▸ **What you should do**: Print every entry exactly as it appears, but skip the pictures.

▸ **Data to examine**:
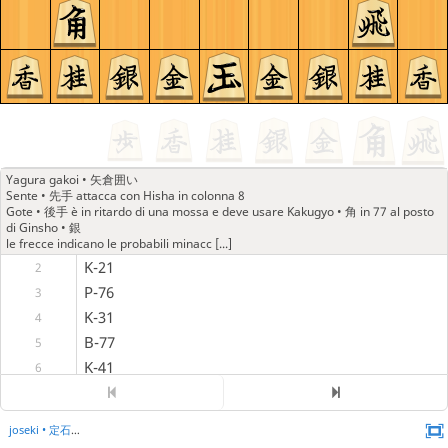
Yagura gakoi • 矢倉囲い
Sente • 先手 attacca con Hisha in colonna 8
Gote • 後手 è in ritardo di una mossa e deve usare Kakugyo • 角 in 77 al posto
di Ginsho • 銀
le frecce indicano le probabili minacc [...]
K-21
2
P-76
3
K-31
4
B-77
5
K-41
6
S-88
7
K-51
8
joseki • 定石
P-66
9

▸ **Response to this exercise**:
Yagura gakoi • 矢倉囲い
Sente • 先手 attacca con Hisha in colonna 8
Gote • 後手 è in ritardo di una mossa e deve usare Kakugyo • 角 in 77 al posto
di Ginsho • 銀
le frecce indicano le probabili minacc [...]
K-21
2
P-76
3
K-31
4
B-77
5
K-41
6
S-88
7
K-51
8
joseki • 定石
P-66
9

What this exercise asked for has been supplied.